Como si la Iglesia no se posicionara sobre ningún otro asunto, como si no tuviera misiones y misioneros en los rincones más lúgubres del planeta. Como si se hubieran basado en el sexo las enseñanzas del Profeta. Sólo hace falta ver las calles de Madrid estos días para darse cuenta de que las preocupaciones de la Iglesia y de los católicos son completamente otras.

Son jóvenes de todo el mundo celebrando la vida y la esperanza del modo más natural, alegre, profundo y festivo.

No les veo limitados, ni frustrados, ni reprimidos. Les veo contentos, les veo felices.
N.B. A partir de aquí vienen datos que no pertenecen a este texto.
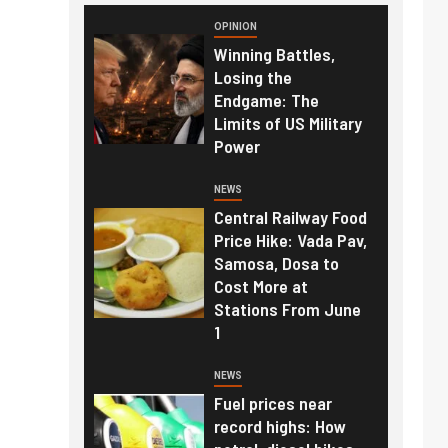
OPINION
Winning Battles,
Losing the
Endgame: The
Limits of US Military
Power
NEWS
Central Railway Food
Price Hike: Vada Pav,
Samosa, Dosa to
Cost More at
Stations From June
1
NEWS
Fuel prices near
record highs: How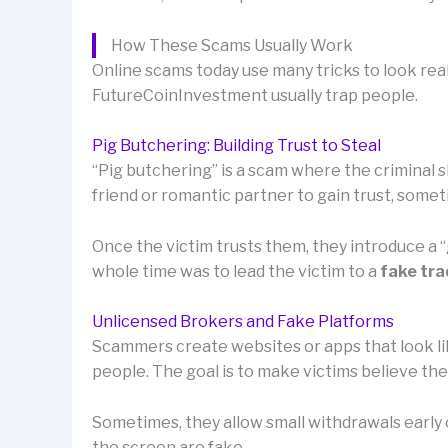
How These Scams Usually Work
Online scams today use many tricks to look rea
FutureCoinInvestment usually trap people.
Pig Butchering: Building Trust to Steal
“Pig butchering” is a scam where the criminal sl
friend or romantic partner to gain trust, som
Once the victim trusts them, they introduce a
whole time was to lead the victim to a
fake tra
Unlicensed Brokers and Fake Platforms
Scammers create websites or apps that look lik
people. The goal is to make victims believe th
Sometimes, they allow small withdrawals early o
the screen are fake.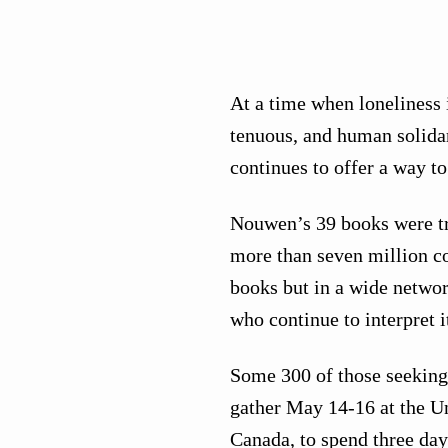
At a time when loneliness i
tenuous, and human solida
continues to offer a way t
Nouwen’s 39 books were tr
more than seven million cop
books but in a wide netwo
who continue to interpret i
Some 300 of those seeking 
gather May 14-16 at the Un
Canada, to spend three days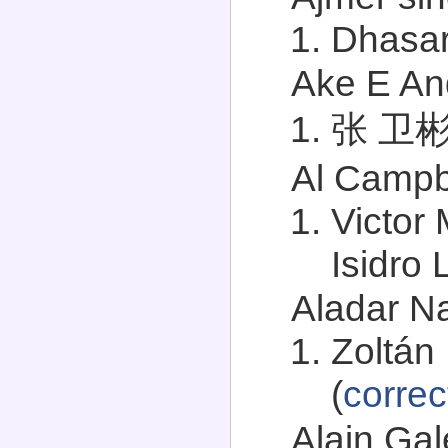
Dhasar
Ake E And
张 卫彬 (
Al Campbe
Victor 
Isidro 
Aladar Na
Zoltán 
(
correc
Alain Gal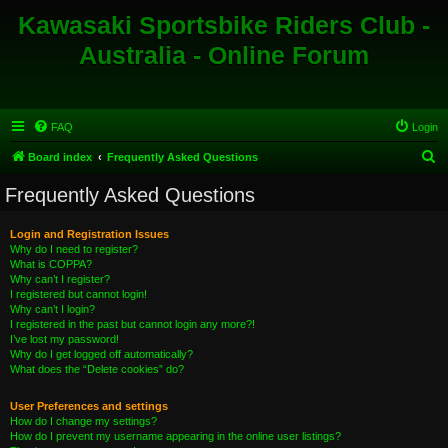
Kawasaki Sportsbike Riders Club -
Australia - Online Forum
FAQ
Login
S
Board index
Frequently Asked Questions
e
Frequently Asked Questions
a
r
Login and Registration Issues
Why do I need to register?
c
What is COPPA?
h
Why can’t I register?
I registered but cannot login!
Why can’t I login?
I registered in the past but cannot login any more?!
I’ve lost my password!
Why do I get logged off automatically?
What does the “Delete cookies” do?
User Preferences and settings
How do I change my settings?
How do I prevent my username appearing in the online user listings?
Les veo libres –el gran don de Dios es la libertad– de vivir su espiritualidad, su sexualidad, su vida entera como libremente han elegido, sin que nadie les pusiera una pistola en el pecho.
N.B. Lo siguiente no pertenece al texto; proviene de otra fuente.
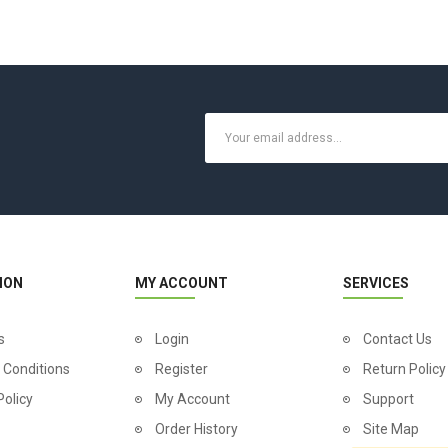
ION
MY ACCOUNT
SERVICES
s
Login
Contact Us
 Conditions
Register
Return Policy
Policy
My Account
Support
Order History
Site Map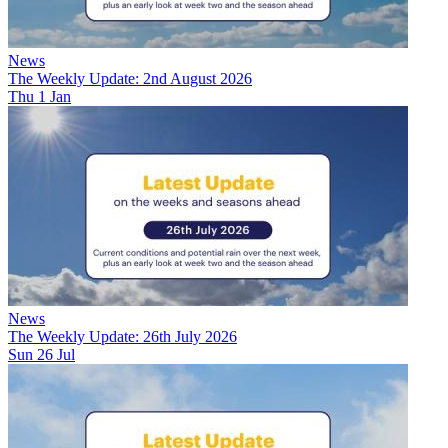
News
The Weekly Update: 2nd August 2026
Thu 1 Jan
News
The Weekly Update: 26th July 2026
Sun 26 Jul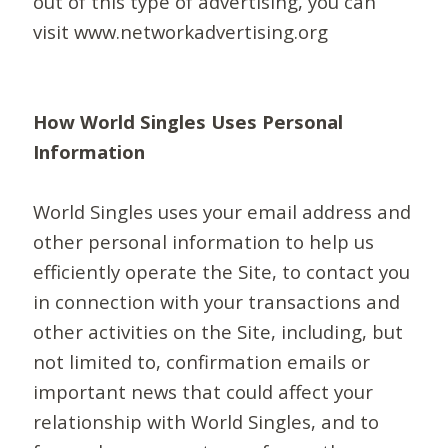
out of this type of advertising, you can
visit www.networkadvertising.org
How World Singles Uses Personal
Information
World Singles uses your email address and
other personal information to help us
efficiently operate the Site, to contact you
in connection with your transactions and
other activities on the Site, including, but
not limited to, confirmation emails or
important news that could affect your
relationship with World Singles, and to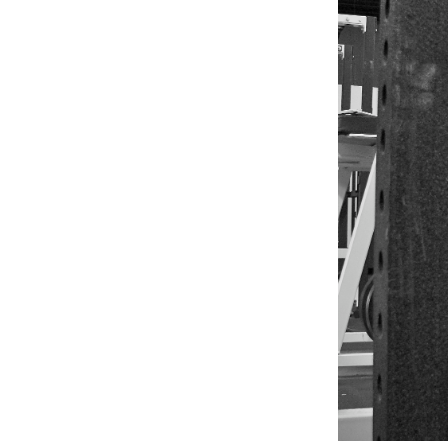
Weightlifting + Bodybuilding Club
SuperTotal: Club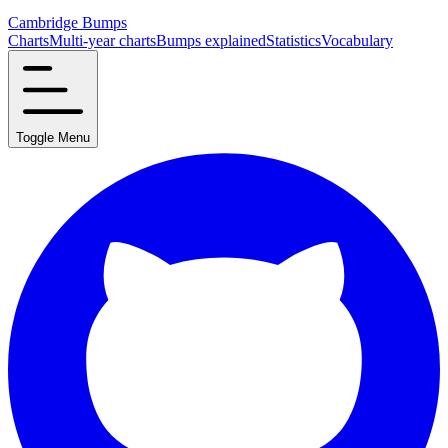
Cambridge Bumps
Charts
Multi-year charts
Bumps explained
Statistics
Vocabulary
Toggle Menu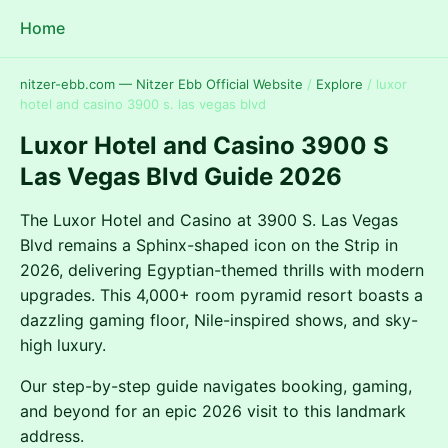
Home
nitzer-ebb.com — Nitzer Ebb Official Website
/
Explore
/
luxor
hotel and casino 3900 s. las vegas blvd
Luxor Hotel and Casino 3900 S
Las Vegas Blvd Guide 2026
The Luxor Hotel and Casino at 3900 S. Las Vegas
Blvd remains a Sphinx-shaped icon on the Strip in
2026, delivering Egyptian-themed thrills with modern
upgrades. This 4,000+ room pyramid resort boasts a
dazzling gaming floor, Nile-inspired shows, and sky-
high luxury.
Our step-by-step guide navigates booking, gaming,
and beyond for an epic 2026 visit to this landmark
address.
Les veo conscientes de su humanidad, les veo concentrados en su tensión transcendente, en su mensaje de amor y en su fraternal relación con los demás.
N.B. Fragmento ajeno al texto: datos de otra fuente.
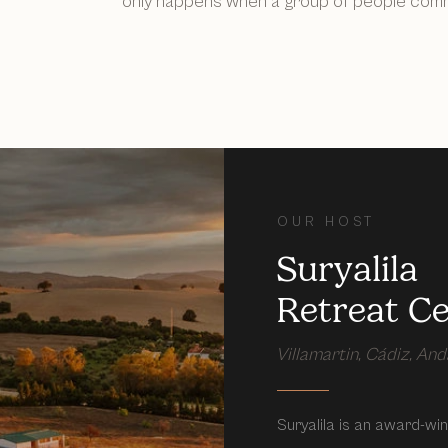
only happens when a group of people commi
OUR HOST
Suryalila
Retreat C
Villamartin, Cádiz, Anda
Suryalila is an award-winn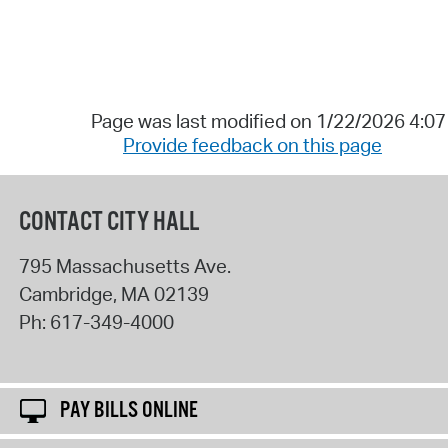
Page was last modified on 1/22/2026 4:0
Provide feedback on this page
CONTACT CITY HALL
795 Massachusetts Ave.
Cambridge
,
MA
02139
Ph:
617-349-4000
PAY BILLS ONLINE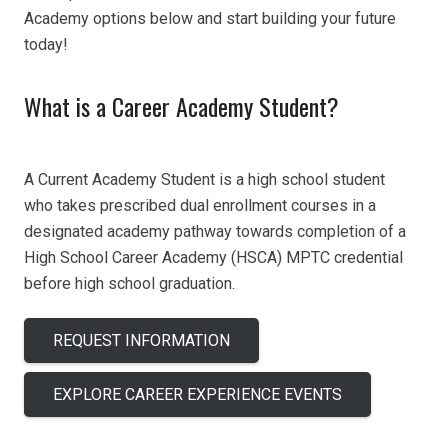
Academy options below and start building your future
today!
What is a Career Academy Student?
A Current Academy Student is a
high school student
who
takes
prescribed d
ual enrollment courses
in a
designated academy pathway
towards completion of a
H
igh
S
chool
C
areer
A
cademy (HSCA)
MPTC credential
before high school graduation.
REQUEST INFORMATION
EXPLORE CAREER EXPERIENCE EVENTS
Aunque haya quien tenga dificultades para entenderlo, hay formas muy sinceras, muy profundas y muy intensas de relacionarse con los otros más allá del sexo. Hay formas mucho más interesantes que con la obviedad de los cuerpos.

Estos chicos que atestan las calles de Madrid tendrían que ser escuchados. Estos chicos que no rompen ningún escaparate, ni alteran ninguna jornada electoral ni contradicen ninguna ley.

Estos jóvenes que no le hacen a nadie ningún chantaje; ni mucho menos a una nación entera.

Tenemos bastante que aprender de ellos. ¿No creen? De su capacidad de compromiso, de su capacidad de elegir un camino y de ser consecuentes con él. De su capacidad de humildad y de disciplina.

Es fácil ridiculizarles y andar todo el día con la carraca de los preservativos. Pero si todos los jóvenes de España tuvieran su personalidad y vivieran sus vidas con su sentido del deber y de la responsabilidad no habríamos conocido los charcos donde ahora chapoteamos.

Es fácil acusar a Benedicto XVI de encubrir a los pederastas. Pero no recuerdo a ningún líder político ni social, ni intelectual, pidiendo perdón de un modo tan inequívoco, sentido y extenso. No recuerdo a ningún líder mundial con la valentía y el coraje que mostró este Santo Padre desmantelando a los Legionarios de Cristo sin que le temblara el pulso lo más mínimo.

Es fácil acusar a la Iglesia de la propagación del sida en África. Mucho más fácil que chequear las cifras para comprobar que los países africanos con más porcentaje de católicos (Guinea Ecuatorial, 94,16%; Seychelles, 85,19%) son los que menos enfermos de sida tienen (3,4% y 4% respectivamente) y aquellos países con menos católicos (Suazilandia, 5,35%; Botsuana, 4,94) son los que cuentan con un mayor porcentaje de población infectada (38,8% y 37,3%, respectivamente).

Tendríamos escuchar a estos jóvenes. Están diciendo algo fundamental, algo que en cierto modo hemos perdido.

Antes de hacer burla de ellos piensa si tu capacidad de entrega se puede comparar a la suya, si tu generosidad ha dado algún fruto comparable a los que ha dado la caridad que ellos practican con tesón y ternura; piensa si has sido capaz, alguna vez, de su fidelidad, de su integridad.

Ellos son la revolución permanente de Cristo y han hecho mucho más por la Humanidad que tanto chuflón con ínfulas que cree que con sus pancartas va a cambiar el mundo.